Bebek ve Çocuklarda İnek Sütü Alerjisi
Asıl adı inek sütü protein alerjisi olan, bebeklerde en sık görülen alerji çeşididir. İnek sütünün içinde yaklaşık 20 çeşit protein vardır ve bebek bu proteinlerden en az birine alerjik tepki verir. Alerjik tepki bağışıklık sisteminin anormal cevap vermesidir. Bebeğin anne sütü almaya başlamasından itibaren alerjisi varsa hemen tepki göstermeye başlar. Bebeğin direkt olarak inek sütü kullanmasına gerek yoktur. Anne, süt ve süt ürünlerine ağırlık vererek besleniyorsa inek sütündeki proteinler kendi sütüne de geçeceğinden bebek alerjik tepkiyi anne sütü aldıktan sonra da gösterir.
İnek sütü alerjisi genellikle bebeklik döneminin 1. ayından itibaren başlar. Ortalama olarak 1 yaşın sonuna kadar devam edip düzelir. Düzelmeme durumu da söz konusudur. Bebek süt ve süt ürünlerine karşı tolerans gösterebilir ve yaşamı boyunca sorun yaşamadan tüketebilir. İnek sütü alerjisi olan bebeklerde süt ve süt ürünlerinden alamadıkları ve eksik kalan kalsiyum ve protein miktarına diyetleri hazırlanırken dikkat edilmelidir. Bu tür bebeklerde alerji mamaları kullanılır. Bebeklerin gelişimlerinde bir sıkıntı gözlenmez. Her ne kadar inek sütü alerjisi olarak anılsa da koyun ve keçi sütlerinde de inek sütü proteini bulunabileceğinden bu sütlerle hazırlanmış yiyecekler de bebeğe alerji yapabilir.
Alerjisi olan bebeklerde bu durum nasıl anlaşılır?

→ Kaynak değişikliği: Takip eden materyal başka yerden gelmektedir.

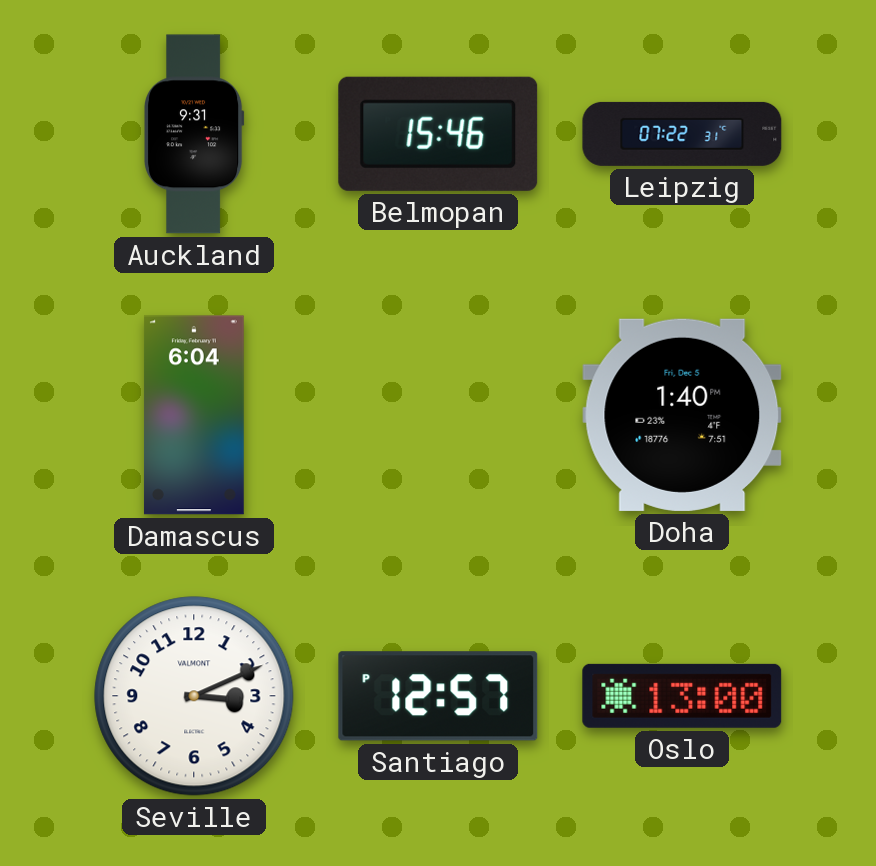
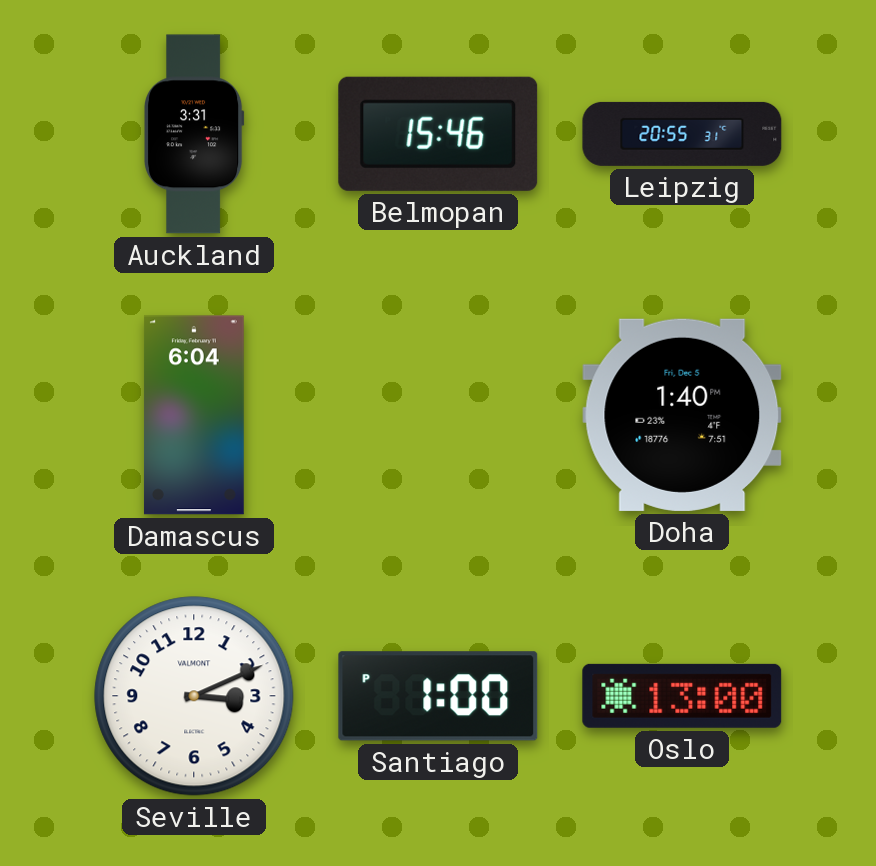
Auckland: 9:31 -> 3:31
Leipzig: 07:22 -> 20:55
Santiago: 12:57 -> 1:00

Normalden fazla huysuz ve ağlıyorsa, gaz sancısı çekiyorsa, pişik ve kaşıntıları geçmiyorsa, hırıltılı nefes alıp verme gözleniyorsa, öksürük ve kusmalar mevcutsa inek sütü alerjisinden şüphelenilmelidir. Anne sütü yetersizliğinde kullanılan formülalar veya devam sütleri standart olarak hazırlanmışsa bunlar da inek sütü protein alerjisi olan bebeklerde reaksiyona sebep olabilir. Non-alerjik formül mamalar tercih edilmelidir. Bu bebeklerin beslenmesine oldukça dikkatli davranılmalıdır. Dışarıdan alınan tüm yiyeceklerin ambalajları çok iyi okunup içerikleri incelenmelidir. Yemek hazırlarken yemekte bulunmasa bile kapta kalan besin artığı dahi alerjen etki gösterebilir.
Bebeklerde alerji görülme riski genellikle aile bireylerine dolayısıyla gen faktörüne bağlıdır. Anne veya babada görülen çeşitli alerjik reaksiyonlar kesin olmamakla birlikte ihtimali arttırabilir. Bebek ilk 6 aylık süreçte yalnızca anne sütü ile besleniyorsa annenin yediklerine dikkat etmesi gerekir. Tüm süt ve süt ürünlerinden oluşan besinleri diyetinden çıkarmalıdır. Çapraz alerji riski söz konusu olabilir. Bu durumda anne dana eti de tüketmemelidir.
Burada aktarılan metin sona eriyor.